A recent cohort study reporting the outcome of pregnancies among women treated with lithium seems to support the conclusions of the Lithium Baby Register. Kallen and Tandberg studied 59 infants born to women treated with lithium in early pregnancy.122 Four of these 59 (6.8%) infants had congenital heart disease compared with 2 of the 228 (0.9%) control infants of mothers with manic-depressive illness not treated with lithium. Although none of the 4 infants with congenital heart disease had Ebstein’s anomaly, this represented an increased risk for cardiac malformations among the lithium-exposed newborns. For all congenital anomalies, there was a 3 times greater risk for lithium-exposed infants versus controls (12% versus 4%). Other studies suggest a more benign scenario. In a prospective cohort study of pregnancy outcome on 148 women treated with lithium during the first trimester, there was no statistically significant difference in major congenital anomalies between the lithium-exposed cohorts and the controls.123 However, among the lithium-exposed group, there was 1 case of Ebstein’s anomaly. In 4 case-control studies totaling 208 children born with Ebstein’s anomaly, none of their mothers was treated with lithium during pregnancy.

In summary, lithium seems to increase the risk of congenital malformations, particularly cardiovascular anomalies, but at a more modest teratogenic rate than originally predicted.3 Whichever malformation rates are cited, the vast majority of lithium-exposed pregnancies result in normal births. There seems to be an increased trend toward therapeutic abortions among women exposed to lithium during pregnancy, perhaps owing to perceived teratogenic risk of lithium.124,125 Given the previously discusses recent data suggesting a more moderate teratogenic risk, carrying the pregnancy to term is a viable option for women exposed to lithium during the first trimester.

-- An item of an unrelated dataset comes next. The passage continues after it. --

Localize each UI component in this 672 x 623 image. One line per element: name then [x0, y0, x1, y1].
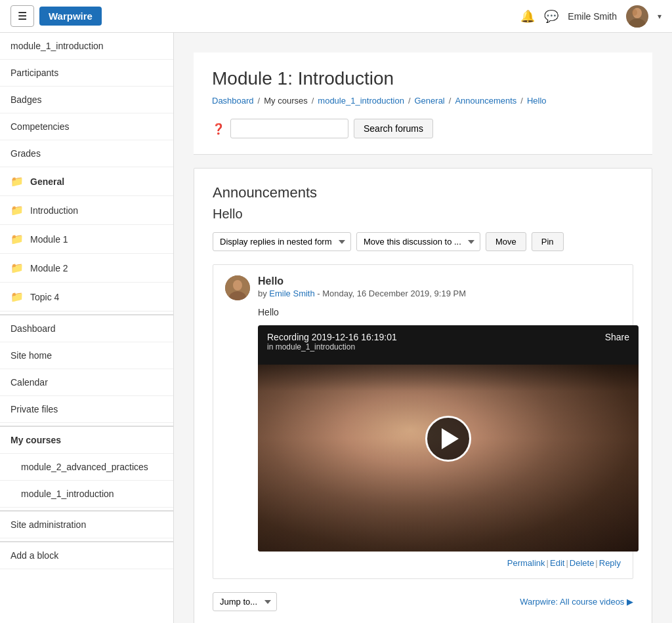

Now the dilemma: The risk of untreated episodes of bipolar affective illness in pregnant patients may be substantial to both mother and fetus. In bipolar patients, significant rates of relapse and shorter intervals between episodes of emotional instability occur after lithium discontinuation.125,126 In women who are psychiatrically stable on maintenance lithium and who wish to become pregnant (and after discussing the preceding pros and cons), some authors recommend that lithium be discontinued several months prior to attempt at conception8; others recommend stopping lithium at the beginning of the menstrual period on the first cycle during which the women wishes to conceive, thus allowing approximately 2 weeks for lithium clearance from her system.117 The authors favor the latter, especially in women with a history of frequent bipolar episodes. Data suggest that psychiatric relapse may be delayed if lithium is gradually tapered (i.e. over 10 days)3 rather than abruptly discontinued.127 Therefore, the patient and physician should consider tapering lithium 10 days prior to the patient’s next expected menstrual period. In newly discovered pregnant patients on lithium and who are psychiatrically stable, abrupt discontinuation of lithium is appropriate, because there are no significant physiologic withdrawal symptoms as with the other psychotropic drugs, albeit some authors still recommend a gradual 10-day taper, given the relapse data.3 If disabling psychiatric relapse occurs during the first trimester, a trial of alternate treatments (i.e. antipsychotics, antidepressants, perhaps electroconvulsive therapy should be considered. Lithium can always be restarted with follow-up echocardiography, as previously discussed.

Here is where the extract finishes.